** Activity **
Only the lines holding "sound" are wanted. Copy every one from the records below.

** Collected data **
▼
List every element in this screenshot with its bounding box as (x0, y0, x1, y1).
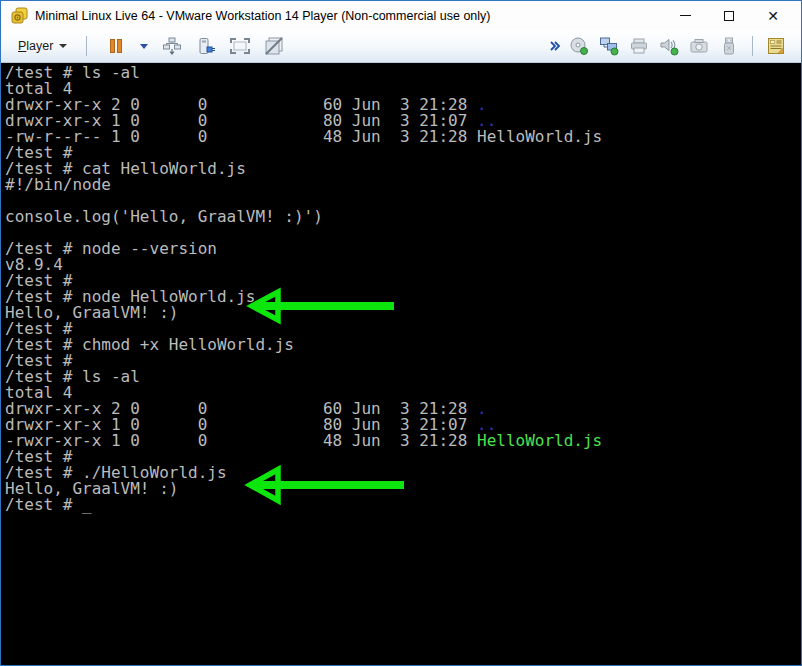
close-button[interactable]: ✕ (751, 2, 795, 30)
title-bar: Minimal Linux Live 64 - VMware Workstati… (1, 1, 801, 30)
printer-icon (629, 36, 649, 56)
network-adapter-icon (599, 36, 619, 56)
vmware-player-window: Minimal Linux Live 64 - VMware Workstati… (0, 0, 802, 666)
terminal-line: /test # chmod +x HelloWorld.js (5, 337, 800, 353)
expand-chevron-icon (549, 40, 561, 52)
sound-device-button[interactable] (656, 33, 682, 59)
pause-vm-button[interactable] (103, 33, 129, 59)
toolbar: Player (1, 30, 801, 63)
player-menu-caret-icon (59, 44, 67, 48)
usb-icon (719, 36, 739, 56)
cd-dvd-icon (569, 36, 589, 56)
unity-icon (264, 36, 284, 56)
toolbar-separator (86, 36, 87, 56)
player-menu-label: Player (18, 39, 53, 53)
sound-icon (659, 36, 679, 56)
vmware-player-app-icon (11, 7, 28, 24)
pause-icon (108, 38, 124, 54)
player-menu-button[interactable]: Player (11, 35, 74, 57)
camera-icon (689, 36, 709, 56)
terminal-line: -rw-r--r-- 1 0 0 48 Jun 3 21:28 HelloWor… (5, 129, 800, 145)
expand-toolbar-button[interactable] (548, 33, 562, 59)
usb-device-button[interactable] (716, 33, 742, 59)
minimize-button[interactable] (663, 2, 707, 30)
unity-mode-button[interactable] (261, 33, 287, 59)
maximize-icon (724, 11, 734, 21)
pause-dropdown-arrow-icon (139, 42, 149, 50)
terminal-line: /test # cat HelloWorld.js (5, 161, 800, 177)
terminal-cursor: _ (82, 495, 92, 514)
tray-separator (752, 36, 753, 56)
terminal-line: v8.9.4 (5, 257, 800, 273)
send-ctrl-alt-del-button[interactable] (159, 33, 185, 59)
library-sidebar-icon (766, 36, 786, 56)
terminal-line: /test # ls -al (5, 65, 800, 81)
power-options-dropdown[interactable] (137, 33, 151, 59)
window-title: Minimal Linux Live 64 - VMware Workstati… (35, 9, 491, 23)
terminal-line: console.log('Hello, GraalVM! :)') (5, 209, 800, 225)
manage-devices-button[interactable] (193, 33, 219, 59)
maximize-button[interactable] (707, 2, 751, 30)
removable-devices-icon (196, 36, 216, 56)
fullscreen-icon (229, 37, 251, 55)
terminal-line: /test # _ (5, 497, 800, 513)
terminal-line: #!/bin/node (5, 177, 800, 193)
terminal-line: -rwxr-xr-x 1 0 0 48 Jun 3 21:28 HelloWor… (5, 433, 800, 449)
vm-console-screen[interactable]: /test # ls -altotal 4drwxr-xr-x 2 0 0 60… (2, 64, 800, 664)
status-icon-tray (546, 33, 791, 59)
fullscreen-button[interactable] (227, 33, 253, 59)
printer-device-button[interactable] (626, 33, 652, 59)
terminal-line: Hello, GraalVM! :) (5, 305, 800, 321)
cd-dvd-device-button[interactable] (566, 33, 592, 59)
camera-device-button[interactable] (686, 33, 712, 59)
terminal-line: /test # node --version (5, 241, 800, 257)
close-icon: ✕ (767, 9, 779, 23)
network-adapter-button[interactable] (596, 33, 622, 59)
ctrl-alt-del-icon (162, 36, 182, 56)
show-library-button[interactable] (763, 33, 789, 59)
terminal-line: Hello, GraalVM! :) (5, 481, 800, 497)
minimize-icon (680, 15, 691, 16)
terminal-line: /test # ls -al (5, 369, 800, 385)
▲
** Task output **
sound-device-button[interactable] (656, 33, 682, 59)
sound-icon (659, 36, 679, 56)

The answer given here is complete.